After hearing a discussion on Newsnight's Late Review (BBC2) about a black play at the Royal Court Theatre, curiosity led me to Fallout last Monday night. The audience was almost wholly white except for four or five blacks, including myself, interspersed here and there.

The play opens with a group of young black men charging on and off stage as though they were being chased by assailants. We were immediately told that they had beaten one of their contemporaries to death. He lived on the same council estate as they did and was about to embark on a university course.

I waited for a whodunnit, a thriller of some kind. I soon realised that there was no plot. The murderers, babbling inanities, revealed that the dead student had screwed the girl who ran the local cafe, and that her boyfriend and his posse had executed him.
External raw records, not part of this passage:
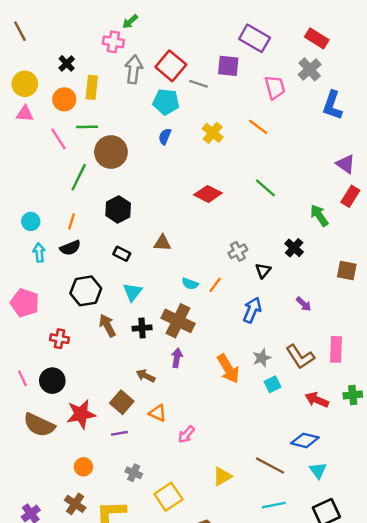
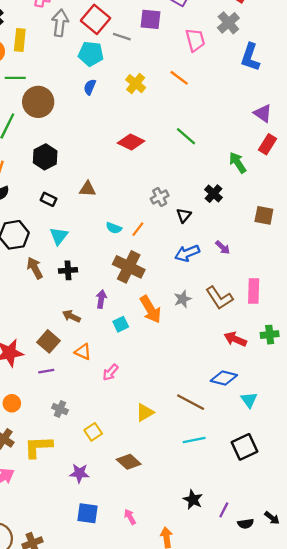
blue arrow: (252, 310) -> (187, 253), moved, turned -135
brown cross: (178, 321) -> (129, 267), moved
cyan square: (273, 384) -> (121, 324), moved
cyan triangle: (318, 470) -> (249, 400), moved
yellow square: (168, 497) -> (93, 432), size x0.7

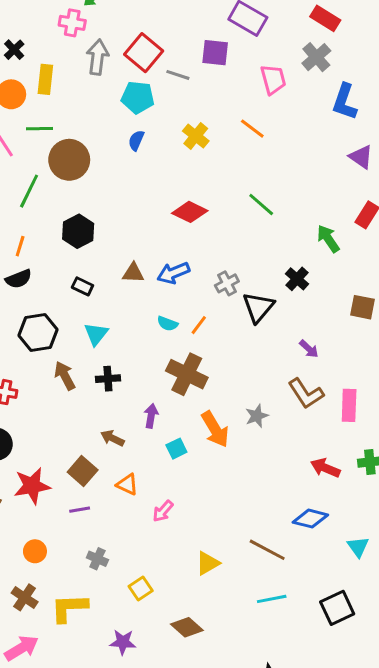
purple triangle: (263, 113) -> (361, 157), moved
black triangle: (184, 215) -> (258, 307), size x1.6
blue arrow: (187, 253) -> (173, 273), moved
brown L-shape: (219, 298) -> (306, 394), moved
cyan triangle: (249, 400) -> (358, 547), moved

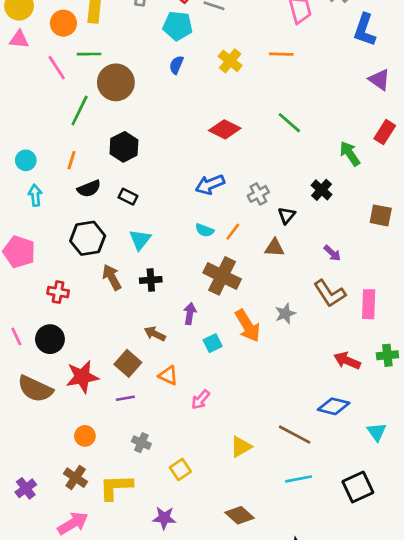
orange line: (252, 129) -> (281, 54), turned -35
brown triangle: (133, 273) -> (274, 248), moved
black semicircle: (19, 279) -> (89, 189), moved
black triangle: (258, 307) -> (287, 215), size x0.6
brown diamond: (187, 627) -> (240, 515), moved

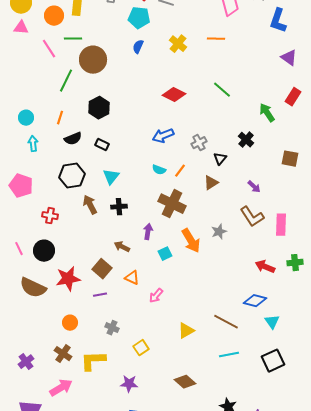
brown triangle: (274, 248) -> (211, 183), turned -35
cyan triangle: (377, 432) -> (272, 322), moved

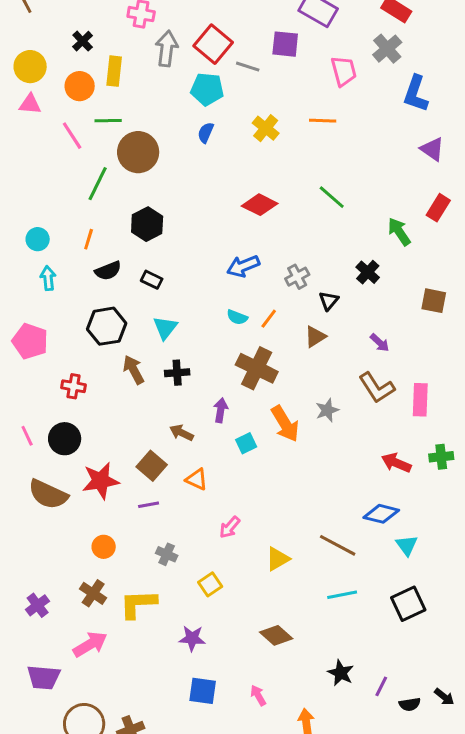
pink arrow: (156, 296) -> (230, 527), moved

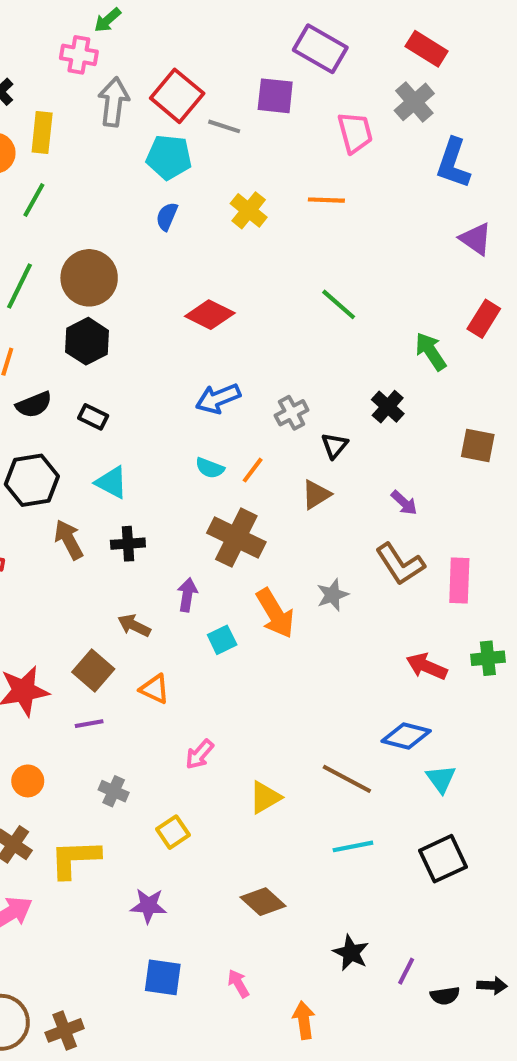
green line: (108, 121) -> (34, 200), turned -60
brown circle: (138, 152) -> (89, 278), moved
red diamond: (260, 205) -> (210, 315), moved
cyan triangle: (165, 328) -> (112, 482), turned -40
black arrow: (444, 697) -> (492, 985), turned -35

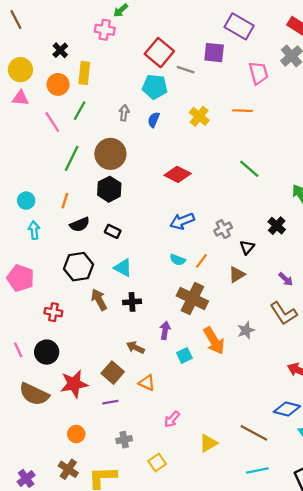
gray arrow: (114, 102) -> (124, 113), moved, size x0.6
gray cross: (114, 791) -> (124, 440), turned -35

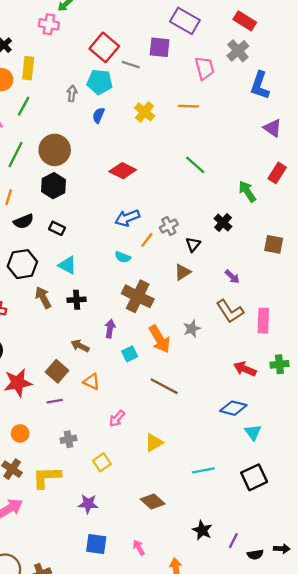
gray arrow: (124, 113) -> (72, 93), moved
orange line: (202, 261) -> (147, 240), moved
brown line: (254, 433) -> (164, 386), moved

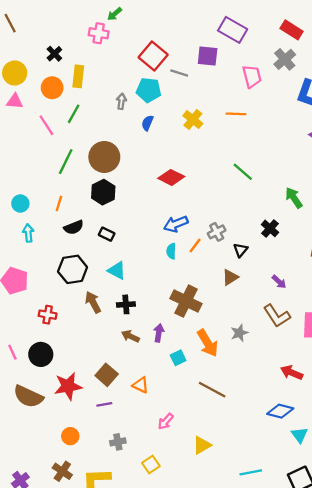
cyan semicircle: (123, 257) -> (171, 251), moved, turned 70
brown arrow: (80, 346) -> (130, 336), moved

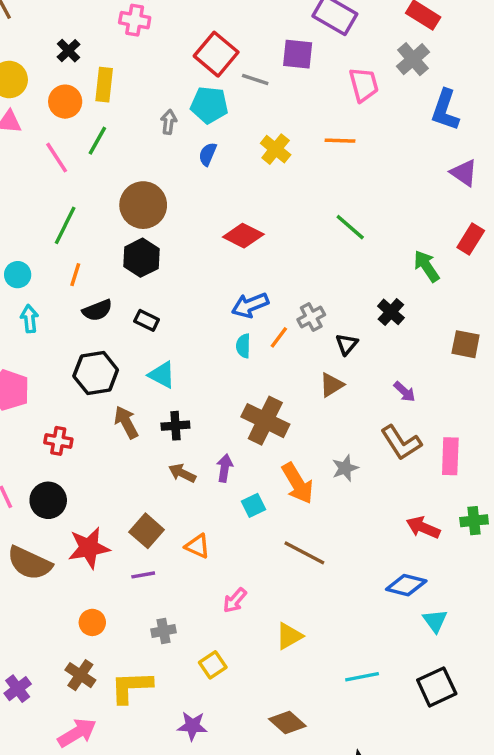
green line: (66, 162) -> (65, 225), moved

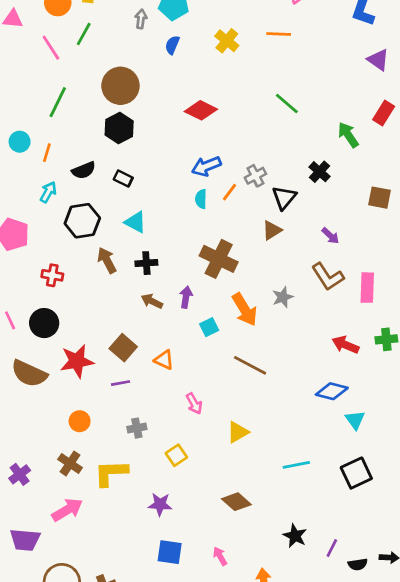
orange line: (75, 275) -> (47, 153), moved
cyan arrow: (30, 319) -> (48, 192), moved, turned 35
black triangle: (347, 344) -> (284, 198), size x1.4
pink arrow: (235, 600) -> (194, 403), turned -70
These personalities - not characters - remained the same from beginning to end. Not one was transformed by events, nor did any transform the miserable train of events laid before us. The outline stood still and so did this band of actors. The playwright stuffed them with one-liners reminiscent of a stand-up comedian. This he passed off as dialogue, as the actors stood on their hind legs and preached from an imaginary pulpit. This was not a slice of real life, but of low life sketched by the playwright for the delectation of whites. The only actor over 21 was a drunk vagrant who drifted on and off stage saying: "Give us a pound." It was a barely disguised attempt to borrow one of Shakespeare's fools. But not a drop of wisdom fell from his lips.
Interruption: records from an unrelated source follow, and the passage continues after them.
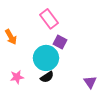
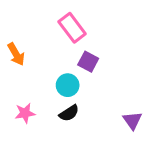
cyan circle: (46, 58) -> (68, 85), size x0.6

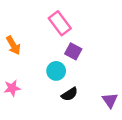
pink star: (25, 113) -> (12, 88), moved
black semicircle: (69, 113) -> (70, 94), moved

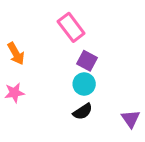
cyan circle: (56, 71) -> (84, 84), moved
pink star: (12, 88) -> (14, 93), moved

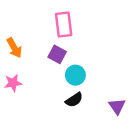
pink rectangle: (71, 27) -> (64, 24), turned 30
purple square: (87, 61) -> (57, 54), moved

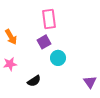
purple square: (57, 54) -> (44, 42), turned 32
black semicircle: (74, 100) -> (34, 81), moved

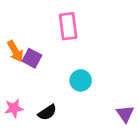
purple square: (44, 42) -> (32, 58), moved, turned -32
pink star: (10, 64) -> (14, 108), moved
The whites in the audience lapped it up, entertained by images of stupid, self-destructive blacks paddling through a cesspool of low-life behaviour. With no plot, characterisation or suspense, two police officers supposedly investigating the murder were reduced to preaching about the Macpherson report that followed the murder of Stephen Lawrence.

The playwright thought he was being clever when he set up one of the policemen as a black from the same ghetto who ranted in favour of brutal and murderous policing and referred disparagingly to young blacks as "niggers". I almost vomited.

The play ended in violence. The black policeman kicked and punched the suspect to within an inch of his life. Somewhere in the Royal Court, the liberal dynasty abjures all the rules that make for good drama when it comes to plays about blacks.